POTTING MIX: Must be free draining. We use the same mix as for our Guzmanias & find it works well (see newsletter No 5).  

FERTILISING: Proper application of fertiliser is crucial for producing good quality neos. They respond well to light feeding with a high potassium (K) slow release fertiliser. 

We apply one that lasts for 8-9 months (1/2 teaspoon per 150mm pot) & don't fertilise again. It is important not to fertilise heavily as the plant nears maturity.

Some people prefer to use a slow release that lasts for only 3 months - you need to use it on rooted pups so they are able pick it up in these early months.

The granules can be placed on top of the potting mix (spread around the pot) or mixed in with it.

It is suggested that using foliar fertiliser on neos causes the leaf markings to fade. We get good results with just the slow release.

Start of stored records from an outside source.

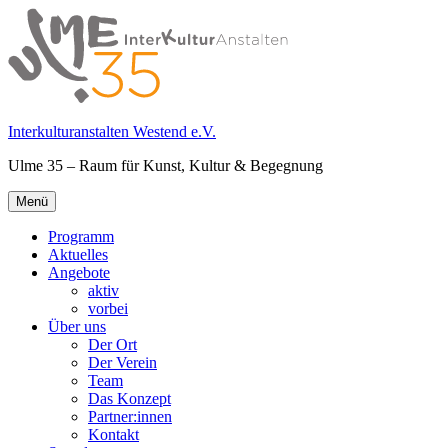
Springe
zum
Inhalt
Interkulturanstalten Westend e.V.
Ulme 35 – Raum für Kunst, Kultur & Begegnung
Primäres
Menü
Menü
Programm
Aktuelles
Angebote
aktiv
vorbei
Über uns
Der Ort
Der Verein
Team
Das Konzept
Partner:innen
Kontakt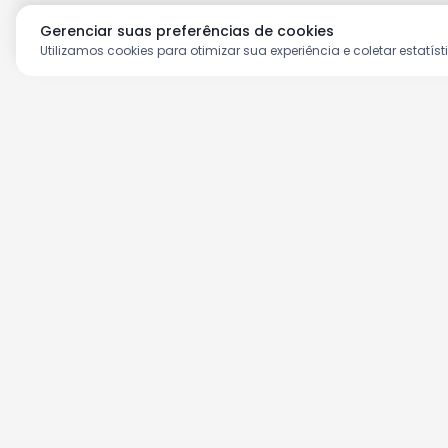
Gerenciar suas preferências de cookies
Utilizamos cookies para otimizar sua experiência e coletar estatíst
Aproveite as nossas prom
Cadastre seu e-mail e receba ofertas ex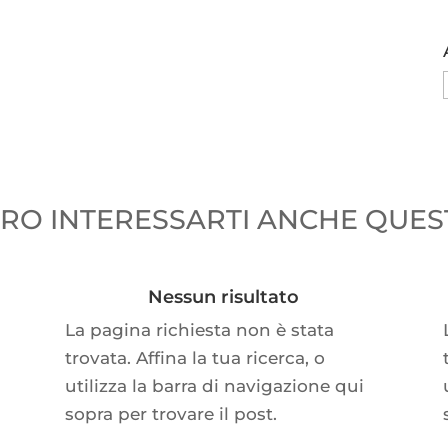
O INTERESSARTI ANCHE QUEST
Nessun risultato
La pagina richiesta non è stata
trovata. Affina la tua ricerca, o
utilizza la barra di navigazione qui
sopra per trovare il post.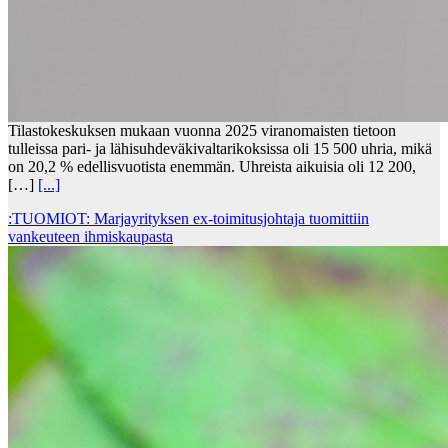
Tilastokeskuksen mukaan vuonna 2025 viranomaisten tietoon
tulleissa pari- ja lähisuhdeväkivaltarikoksissa oli 15 500 uhria, mikä
on 20,2 % edellisvuotista enemmän. Uhreista aikuisia oli 12 200,
[…]
[...]
:TUOMIOT: Marjayrityksen ex-toimitusjohtaja tuomittiin
vankeuteen ihmiskaupasta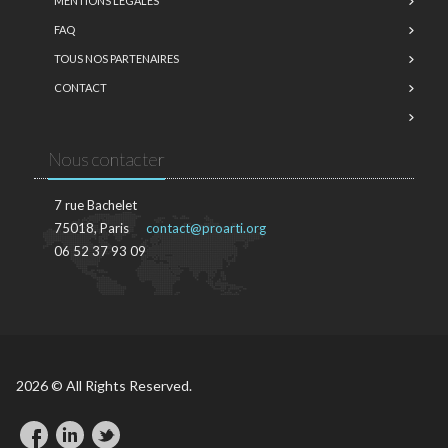
MENTIONS LÉGALES
FAQ
TOUS NOS PARTENAIRES
CONTACT
Nous contacter
7 rue Bachelet
75018, Paris
contact@proarti.org
06 52 37 93 09
2026 © All Rights Reserved.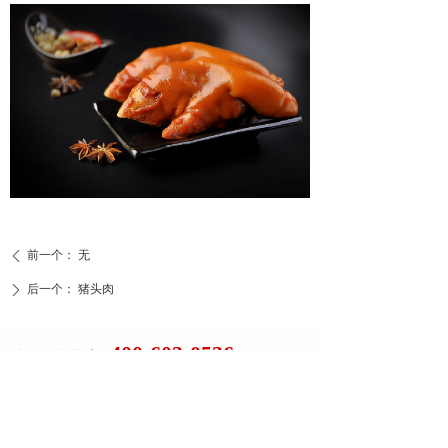
前一个：
无
ꄴ
后一个：
猪头肉
ꄲ
400-603-0536
全国服务热线 :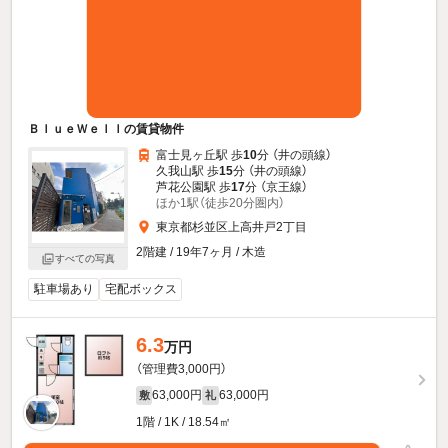
ＢｌｕｅＷｅｌｌの賃貸物件
富士見ヶ丘駅 歩
10
分 （井の頭線）
久我山駅 歩
15
分 （井の頭線）
芦花公園駅 歩
17
分 （京王線）
ほか1駅（徒歩20分圏内）
東京都杉並区上高井戸2丁目
2階建 / 19年7ヶ月 / 木造
すべての写真
駐車場あり
宅配ボックス
6.3
万円
（管理費3,000円）
63,000円
63,000円
敷
礼
1階 / 1K / 18.54㎡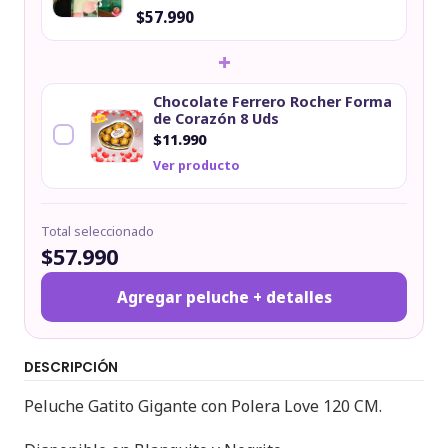
$57.990
+
Chocolate Ferrero Rocher Forma
de Corazón 8 Uds
$11.990
Ver producto
Total seleccionado
$57.990
Agregar peluche + detalles
DESCRIPCIÓN
Peluche Gatito Gigante con Polera Love 120 CM.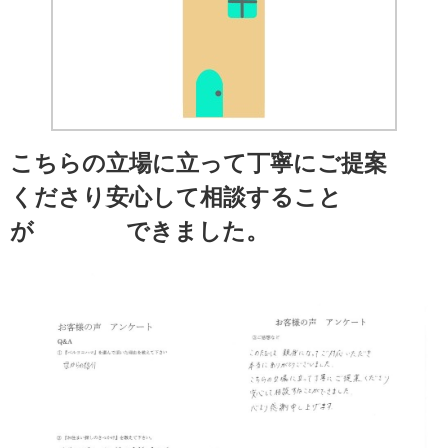
こちらの立場に立って丁寧にご提案
くださり安心して相談すること
が できました。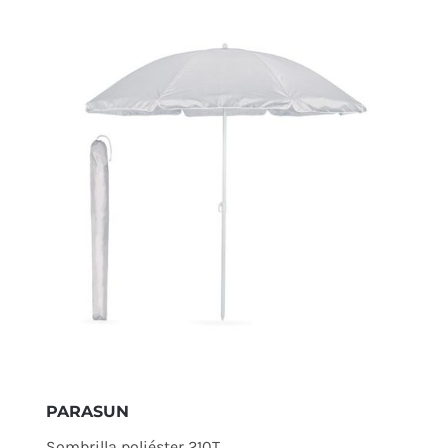
PARASUN
Sombrilla poliéster 210T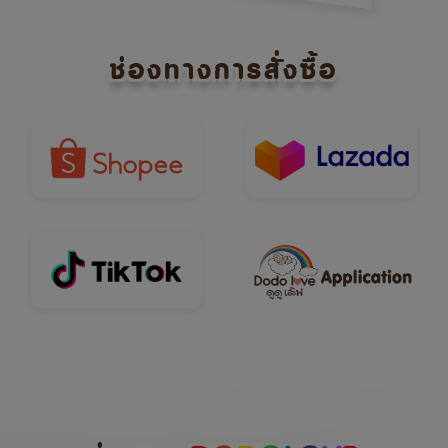
ช่องทางการสั่งซื้อ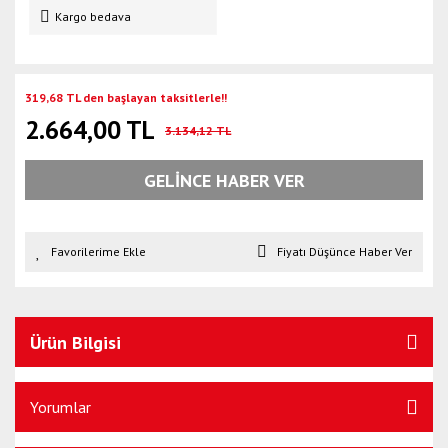
Kargo bedava
319,68 TL den başlayan taksitlerle!!
2.664,00 TL
3.134,12 TL
GELİNCE HABER VER
Fiyatı Düşünce Haber Ver
Ürün Bilgisi
Yorumlar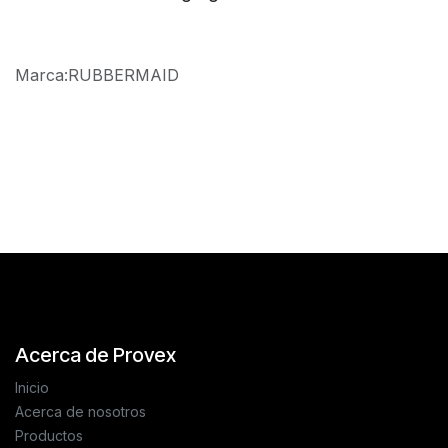
Marca
:
RUBBERMAID
Reseñas de los clientes
Acerca de Provex
Inicio
Acerca de nosotros
Productos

PESTS & DISEASES: Main problems are scale & fungal disease (see Guzmanias in Newsletter No 6).

Treat scale with a systemic insecticide such as Folimat, Confidor or "Chemspray' Antiscale.

Fungal problems can occur during periods of prolonged rain. Treat with Mancozeb Plus or Fongarid. AVOID FUNGICIDES WITH COPPER.

SHOW QUALITY PLANTS: In order to produce show quality neoregelias, it is necessary to maintain them under the same conditions throughout their pup to bloom cycle. Their tight symmetry can be ruined by a major change in light intensity, light direction, temperature range or feeding.